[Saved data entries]
--- START ---
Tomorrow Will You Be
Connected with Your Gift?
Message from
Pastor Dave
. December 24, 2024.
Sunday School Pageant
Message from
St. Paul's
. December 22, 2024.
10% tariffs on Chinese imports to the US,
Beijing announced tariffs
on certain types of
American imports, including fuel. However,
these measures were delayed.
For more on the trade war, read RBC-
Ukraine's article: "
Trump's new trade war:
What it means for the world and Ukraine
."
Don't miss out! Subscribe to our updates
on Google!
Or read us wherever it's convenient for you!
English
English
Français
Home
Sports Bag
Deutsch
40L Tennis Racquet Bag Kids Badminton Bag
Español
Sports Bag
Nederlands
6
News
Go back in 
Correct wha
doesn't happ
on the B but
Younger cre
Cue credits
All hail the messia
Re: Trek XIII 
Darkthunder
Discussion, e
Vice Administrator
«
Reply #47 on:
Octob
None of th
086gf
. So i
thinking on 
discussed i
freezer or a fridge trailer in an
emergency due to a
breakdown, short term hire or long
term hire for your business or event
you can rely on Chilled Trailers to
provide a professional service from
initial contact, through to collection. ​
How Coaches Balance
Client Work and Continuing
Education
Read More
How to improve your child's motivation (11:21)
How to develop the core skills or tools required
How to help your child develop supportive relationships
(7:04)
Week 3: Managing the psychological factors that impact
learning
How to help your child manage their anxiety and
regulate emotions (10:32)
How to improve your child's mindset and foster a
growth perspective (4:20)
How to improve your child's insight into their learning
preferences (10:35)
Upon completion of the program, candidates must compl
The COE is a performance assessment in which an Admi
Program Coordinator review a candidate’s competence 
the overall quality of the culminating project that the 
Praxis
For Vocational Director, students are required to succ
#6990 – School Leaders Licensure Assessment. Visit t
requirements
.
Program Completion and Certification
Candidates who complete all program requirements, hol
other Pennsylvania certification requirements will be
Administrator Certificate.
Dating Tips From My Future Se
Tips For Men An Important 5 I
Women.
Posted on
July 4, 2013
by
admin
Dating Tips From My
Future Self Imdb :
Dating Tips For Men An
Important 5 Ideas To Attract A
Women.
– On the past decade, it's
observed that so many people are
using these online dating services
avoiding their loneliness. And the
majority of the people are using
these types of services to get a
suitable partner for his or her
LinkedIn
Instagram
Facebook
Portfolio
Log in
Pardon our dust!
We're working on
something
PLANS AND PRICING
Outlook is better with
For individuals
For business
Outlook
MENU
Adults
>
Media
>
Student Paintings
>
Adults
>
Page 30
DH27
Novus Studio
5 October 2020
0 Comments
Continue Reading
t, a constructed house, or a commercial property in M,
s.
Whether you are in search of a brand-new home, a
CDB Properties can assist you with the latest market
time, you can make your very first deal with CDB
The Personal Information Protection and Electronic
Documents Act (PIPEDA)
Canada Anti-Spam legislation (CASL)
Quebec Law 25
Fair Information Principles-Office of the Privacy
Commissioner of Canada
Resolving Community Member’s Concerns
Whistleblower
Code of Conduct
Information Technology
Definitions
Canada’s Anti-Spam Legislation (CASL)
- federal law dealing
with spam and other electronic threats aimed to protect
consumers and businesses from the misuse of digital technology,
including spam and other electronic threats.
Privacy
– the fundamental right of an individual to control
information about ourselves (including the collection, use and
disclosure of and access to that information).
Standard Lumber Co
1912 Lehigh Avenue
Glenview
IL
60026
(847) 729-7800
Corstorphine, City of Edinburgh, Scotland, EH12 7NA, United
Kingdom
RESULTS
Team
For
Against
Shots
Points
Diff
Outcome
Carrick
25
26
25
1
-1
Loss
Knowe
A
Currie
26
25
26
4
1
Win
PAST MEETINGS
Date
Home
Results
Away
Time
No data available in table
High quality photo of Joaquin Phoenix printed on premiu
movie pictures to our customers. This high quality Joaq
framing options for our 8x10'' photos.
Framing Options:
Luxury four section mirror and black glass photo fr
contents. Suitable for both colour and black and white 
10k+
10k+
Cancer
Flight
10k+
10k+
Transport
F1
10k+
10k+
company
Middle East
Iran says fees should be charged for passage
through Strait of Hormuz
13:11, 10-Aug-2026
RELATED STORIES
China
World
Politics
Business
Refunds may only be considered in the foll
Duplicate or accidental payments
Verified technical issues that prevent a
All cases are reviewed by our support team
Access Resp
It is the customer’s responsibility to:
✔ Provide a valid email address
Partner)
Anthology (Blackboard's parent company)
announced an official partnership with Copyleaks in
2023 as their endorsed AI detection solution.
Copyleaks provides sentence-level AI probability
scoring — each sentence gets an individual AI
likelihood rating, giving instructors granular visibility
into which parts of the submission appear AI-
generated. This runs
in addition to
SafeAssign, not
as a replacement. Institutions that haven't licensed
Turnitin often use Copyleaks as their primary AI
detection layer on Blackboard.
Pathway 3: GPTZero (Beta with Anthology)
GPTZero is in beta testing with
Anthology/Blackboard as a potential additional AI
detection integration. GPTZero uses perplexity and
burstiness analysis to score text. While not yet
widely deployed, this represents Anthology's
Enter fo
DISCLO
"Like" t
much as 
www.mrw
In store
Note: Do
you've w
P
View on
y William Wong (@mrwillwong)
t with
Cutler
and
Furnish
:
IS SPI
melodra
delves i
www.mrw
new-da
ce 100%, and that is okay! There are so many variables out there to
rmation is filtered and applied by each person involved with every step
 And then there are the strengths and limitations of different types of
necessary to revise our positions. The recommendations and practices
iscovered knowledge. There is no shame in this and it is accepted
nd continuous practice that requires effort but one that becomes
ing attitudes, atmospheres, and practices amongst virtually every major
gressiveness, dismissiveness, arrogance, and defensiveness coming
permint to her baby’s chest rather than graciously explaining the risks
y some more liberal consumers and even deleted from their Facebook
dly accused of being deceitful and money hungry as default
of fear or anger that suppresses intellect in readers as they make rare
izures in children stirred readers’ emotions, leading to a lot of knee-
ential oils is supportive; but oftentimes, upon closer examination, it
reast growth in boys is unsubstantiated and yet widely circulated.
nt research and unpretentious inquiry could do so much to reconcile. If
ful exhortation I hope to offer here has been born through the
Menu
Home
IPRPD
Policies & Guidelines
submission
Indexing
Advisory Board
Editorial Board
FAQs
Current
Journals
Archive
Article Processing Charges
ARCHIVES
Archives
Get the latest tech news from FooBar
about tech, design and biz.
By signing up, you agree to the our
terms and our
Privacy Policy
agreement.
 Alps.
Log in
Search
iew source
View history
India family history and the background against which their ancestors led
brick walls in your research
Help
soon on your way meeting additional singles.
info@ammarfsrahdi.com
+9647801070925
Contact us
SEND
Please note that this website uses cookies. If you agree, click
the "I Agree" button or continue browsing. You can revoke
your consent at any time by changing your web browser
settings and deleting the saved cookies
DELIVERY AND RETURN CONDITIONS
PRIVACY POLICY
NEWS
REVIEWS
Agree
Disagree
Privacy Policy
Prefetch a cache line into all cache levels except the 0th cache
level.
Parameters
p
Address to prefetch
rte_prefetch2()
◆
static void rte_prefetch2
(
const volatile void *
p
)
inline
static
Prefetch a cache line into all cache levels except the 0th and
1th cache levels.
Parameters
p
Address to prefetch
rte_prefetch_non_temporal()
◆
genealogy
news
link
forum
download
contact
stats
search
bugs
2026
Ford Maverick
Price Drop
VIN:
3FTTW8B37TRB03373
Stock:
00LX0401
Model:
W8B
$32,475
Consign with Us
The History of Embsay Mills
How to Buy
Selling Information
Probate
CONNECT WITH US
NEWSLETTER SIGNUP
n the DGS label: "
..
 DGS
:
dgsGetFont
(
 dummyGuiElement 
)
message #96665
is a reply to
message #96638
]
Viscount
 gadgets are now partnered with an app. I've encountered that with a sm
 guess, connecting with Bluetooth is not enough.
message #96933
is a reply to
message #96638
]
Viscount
--- END ---
### Task item
Wherever the word "Tips" appears in a line of the data above, copy that line.

### Solution for this problem
Dating Tips From My Future Se
Tips For Men An Important 5 I
Dating Tips From My
Dating Tips For Men An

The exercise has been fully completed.